# Task details:
Nothing outside the range below should be printed. Output exactly the lines from the line with "2015年9月3日 - 1:28 AM by admin" to the line with "先週発表された、北米をはじめとする各国", both included.

Extracted page text data
_____

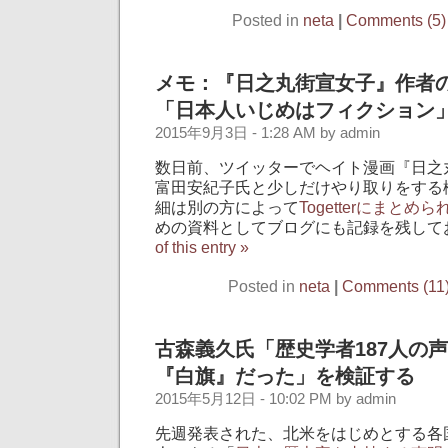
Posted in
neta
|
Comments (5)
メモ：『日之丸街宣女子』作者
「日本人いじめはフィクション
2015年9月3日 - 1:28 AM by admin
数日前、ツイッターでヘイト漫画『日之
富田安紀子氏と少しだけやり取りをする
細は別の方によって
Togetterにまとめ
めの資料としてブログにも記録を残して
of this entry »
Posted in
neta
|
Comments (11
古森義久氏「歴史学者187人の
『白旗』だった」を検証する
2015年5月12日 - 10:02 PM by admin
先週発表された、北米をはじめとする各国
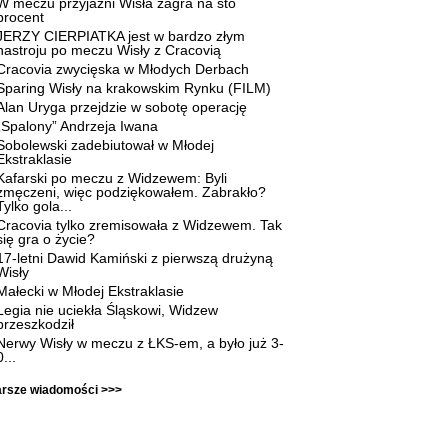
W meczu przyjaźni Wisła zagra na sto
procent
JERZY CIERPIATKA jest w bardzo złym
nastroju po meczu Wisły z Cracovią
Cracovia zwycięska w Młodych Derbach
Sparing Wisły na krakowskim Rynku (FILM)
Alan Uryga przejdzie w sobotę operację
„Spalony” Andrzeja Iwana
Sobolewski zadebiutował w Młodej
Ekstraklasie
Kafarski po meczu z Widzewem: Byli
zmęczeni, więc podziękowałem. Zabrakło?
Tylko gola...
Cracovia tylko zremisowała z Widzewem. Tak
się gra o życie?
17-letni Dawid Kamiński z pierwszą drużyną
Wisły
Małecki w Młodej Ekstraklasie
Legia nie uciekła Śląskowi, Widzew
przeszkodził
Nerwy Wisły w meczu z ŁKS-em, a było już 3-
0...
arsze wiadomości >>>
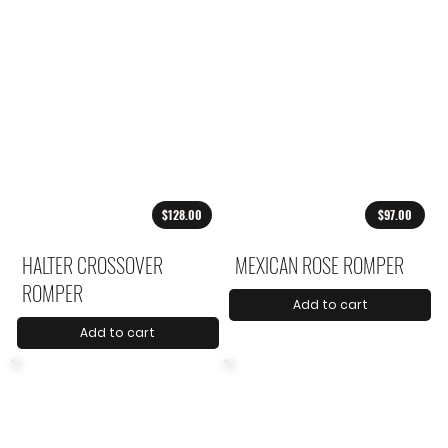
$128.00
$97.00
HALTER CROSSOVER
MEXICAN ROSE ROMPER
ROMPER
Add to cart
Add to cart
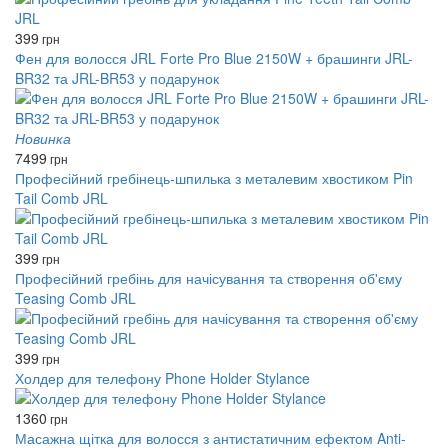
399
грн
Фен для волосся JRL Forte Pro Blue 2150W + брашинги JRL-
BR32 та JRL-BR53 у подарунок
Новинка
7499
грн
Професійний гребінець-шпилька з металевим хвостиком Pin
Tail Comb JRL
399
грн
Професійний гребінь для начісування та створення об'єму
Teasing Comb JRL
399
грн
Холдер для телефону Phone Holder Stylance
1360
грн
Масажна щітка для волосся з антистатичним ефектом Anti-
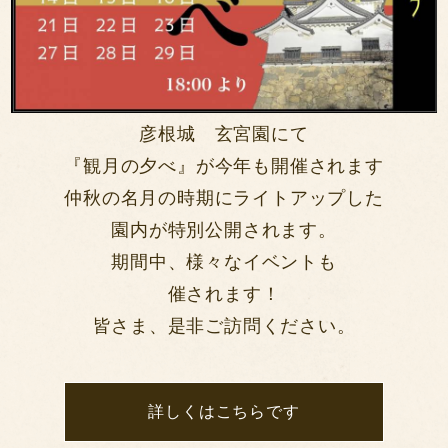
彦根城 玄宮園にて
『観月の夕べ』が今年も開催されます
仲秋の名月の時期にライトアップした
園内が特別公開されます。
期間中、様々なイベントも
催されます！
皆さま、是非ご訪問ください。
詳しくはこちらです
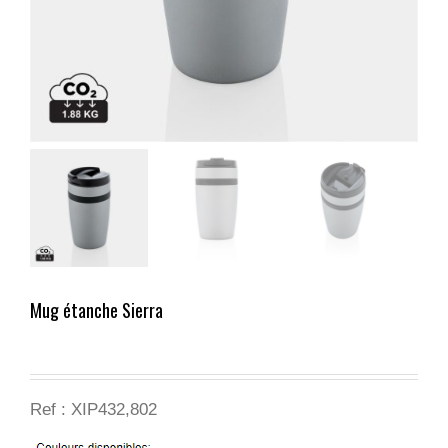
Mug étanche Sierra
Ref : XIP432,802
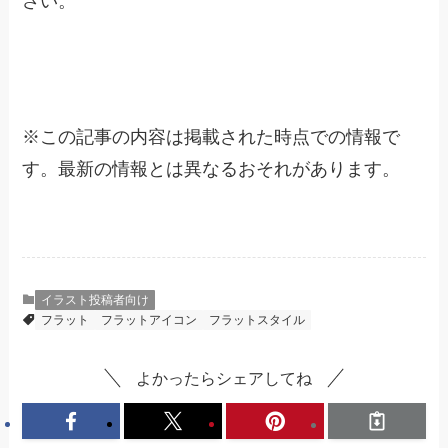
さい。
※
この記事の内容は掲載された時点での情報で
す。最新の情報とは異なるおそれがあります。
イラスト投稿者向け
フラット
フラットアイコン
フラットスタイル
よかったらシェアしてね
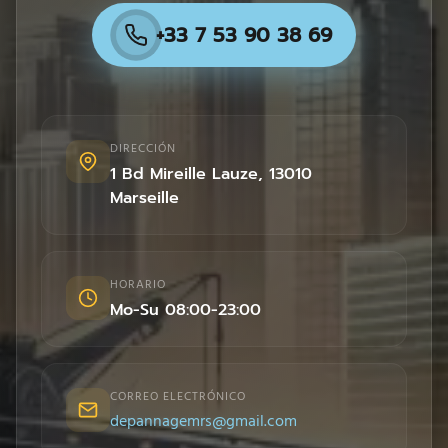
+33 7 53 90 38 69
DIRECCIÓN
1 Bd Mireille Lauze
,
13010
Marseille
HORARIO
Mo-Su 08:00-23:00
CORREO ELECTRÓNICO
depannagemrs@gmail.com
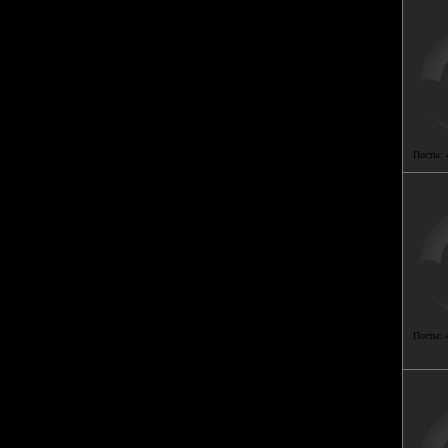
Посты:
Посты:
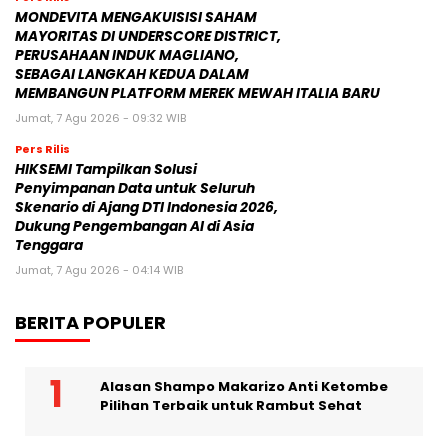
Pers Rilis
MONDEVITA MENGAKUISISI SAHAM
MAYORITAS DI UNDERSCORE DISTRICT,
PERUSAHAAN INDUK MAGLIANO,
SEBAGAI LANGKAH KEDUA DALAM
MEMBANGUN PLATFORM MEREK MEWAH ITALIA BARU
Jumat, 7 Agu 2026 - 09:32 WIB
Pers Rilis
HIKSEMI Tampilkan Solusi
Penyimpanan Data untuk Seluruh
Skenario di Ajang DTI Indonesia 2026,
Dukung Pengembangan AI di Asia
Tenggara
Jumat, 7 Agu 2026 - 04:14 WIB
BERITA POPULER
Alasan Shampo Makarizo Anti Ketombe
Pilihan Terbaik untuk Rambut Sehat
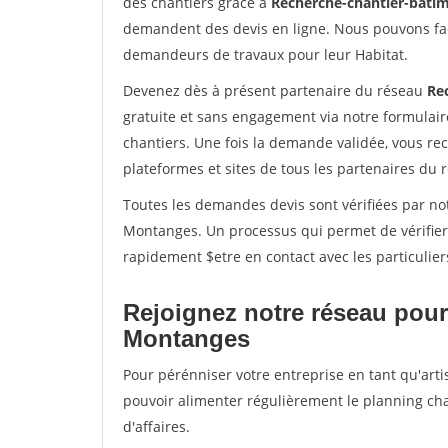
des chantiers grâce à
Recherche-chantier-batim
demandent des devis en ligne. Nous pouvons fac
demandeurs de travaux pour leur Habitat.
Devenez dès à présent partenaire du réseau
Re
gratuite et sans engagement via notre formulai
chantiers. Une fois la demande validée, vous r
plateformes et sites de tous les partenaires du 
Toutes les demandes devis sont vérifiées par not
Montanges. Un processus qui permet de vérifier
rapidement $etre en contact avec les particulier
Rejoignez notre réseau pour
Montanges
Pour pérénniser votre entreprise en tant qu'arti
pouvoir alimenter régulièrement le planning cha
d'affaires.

_____

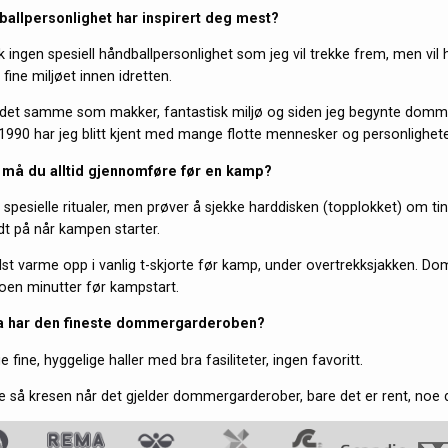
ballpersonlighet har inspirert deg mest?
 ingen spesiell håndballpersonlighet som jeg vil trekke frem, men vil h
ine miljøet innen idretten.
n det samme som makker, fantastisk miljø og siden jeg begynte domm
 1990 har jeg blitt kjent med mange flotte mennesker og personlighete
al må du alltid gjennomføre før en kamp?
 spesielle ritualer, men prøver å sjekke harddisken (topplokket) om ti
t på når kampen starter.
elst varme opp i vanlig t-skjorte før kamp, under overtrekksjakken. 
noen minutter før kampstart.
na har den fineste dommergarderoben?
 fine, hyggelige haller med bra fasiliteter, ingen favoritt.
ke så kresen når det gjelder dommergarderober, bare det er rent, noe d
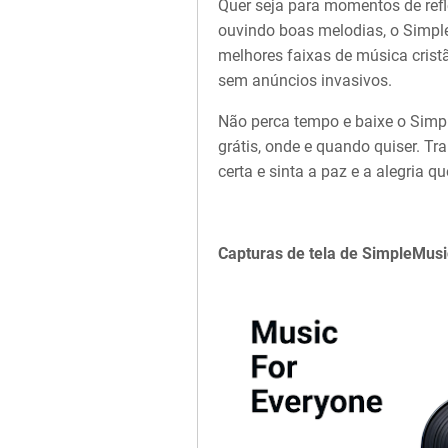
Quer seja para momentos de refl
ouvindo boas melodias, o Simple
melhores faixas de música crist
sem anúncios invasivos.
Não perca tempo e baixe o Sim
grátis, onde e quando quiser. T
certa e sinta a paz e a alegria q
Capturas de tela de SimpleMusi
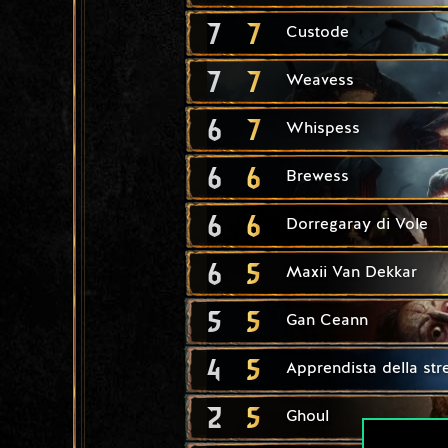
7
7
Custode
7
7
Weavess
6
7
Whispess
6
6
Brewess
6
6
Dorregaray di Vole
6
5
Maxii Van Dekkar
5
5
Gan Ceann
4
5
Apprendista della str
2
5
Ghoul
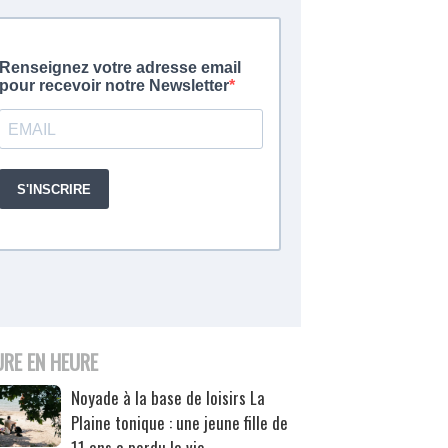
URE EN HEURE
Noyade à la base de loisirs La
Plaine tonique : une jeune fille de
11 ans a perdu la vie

_____

# Reply:
2015年9月3日 - 1:28 AM by admin
数日前、ツイッターでヘイト漫画『日之
富田安紀子氏と少しだけやり取りをする
細は別の方によって
Togetterにまとめ
めの資料としてブログにも記録を残して
of this entry »
Posted in
neta
|
Comments (11
古森義久氏「歴史学者187人の
『白旗』だった」を検証する
2015年5月12日 - 10:02 PM by admin
先週発表された、北米をはじめとする各国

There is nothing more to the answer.